Dobrze się kłamie w miłym towarzystwie zaskoczyło naszych redaktorów nie tylko świetnymi kreacjami aktorskimi, ale także samym pomysłem na film i jego realizacją. Choć podczas seansu wpatrujemy się wciąż w tylko jedno w zasadzie pomieszczenie i patrzymy tylko na siedmioro przyjaciół rozmawiających podczas wspólnej kolacji – ani na chwilę nie jest nudno. Włoska produkcja kipi od emocji, a zwrotów akcji również nie brakuje. Podczas zabawy, która opiera się na tym, że uczestnicy kolacji odczytuja na głos SMS-y, które do nich przyjdą, i odbierają rozmowy z włączonym głośnikiem, wychodzi na jaw wiele długo skrywanych tajemnic i bolesnych prawd, a to z kolei prowadzi do kłótni, wyrzutów, oskarżeń i… kolejnych tajemnic.
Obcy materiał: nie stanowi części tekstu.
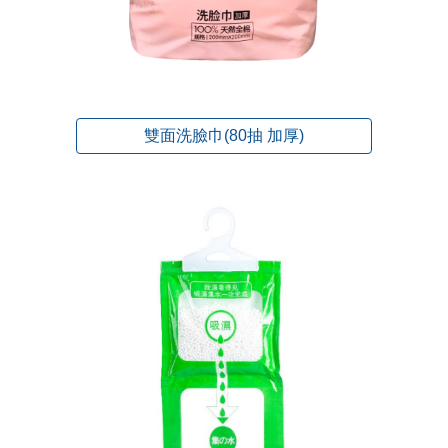
雙面洗臉巾(80抽 加厚)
Film z Kasią Smutniak w jednej z głównych ról (Polka wcieliła się zresztą w pomysłodawczynię tej „niewinnej” zabawy) dzięki Aurora Films można od jutra oglądać w polskich kinach studyjnych, a nam jest niezmiernie miło, że objęliśmy ten tytuł patronatem medialnym. Jeśli nie boicie się niełatwych rozmyślań, do których prowadzi film, koniecznie obejrzyjcie ten nietuzinkowy obraz. Tymczasem zapraszamy do lektury Wielogłosu, w którym Mateusz i Sylwia rozmawiają o tym, co najbardziej spodobało im się we włoskim obrazie, a co – jeśli w ogóle jest coś takiego – nie do końca wyszło jego twórcom.

WRAŻENIA OGÓLNE

Sylwia Sekret: W zasadzie nie miałam co do tego filmu żadnych konkretnych oczekiwań. Miałam co prawda nadzieję na udaną produkcję, po obejrzeniu której będę usatysfakcjonowana, ale na pewno nie spodziewałam się filmu, który bez reszty mnie wciągnie, mimo że poniekąd przyświeca mu zasada trzech jedności – miejsca, akcji i czasu. Dobrze się kłamie w miłym towarzystwie to bowiem relacja z jednego wieczoru, a dokładnie z jednej kolacji, na jakiej spotykają się przyjaciele z okazji zaćmienia księżyca. Siłą rzeczy akcja dzieje się w jednym pomieszczeniu. A jednak absolutnie nie jest nudno, a w miarę rozkręcania się akcji, trudno oderwać oczy od ekranu. Emocje buzują niemiłosiernie, a widz – mniej lub bardziej cierpliwie – czeka na kulminacyjny moment tego nietypowego “przedstawienia”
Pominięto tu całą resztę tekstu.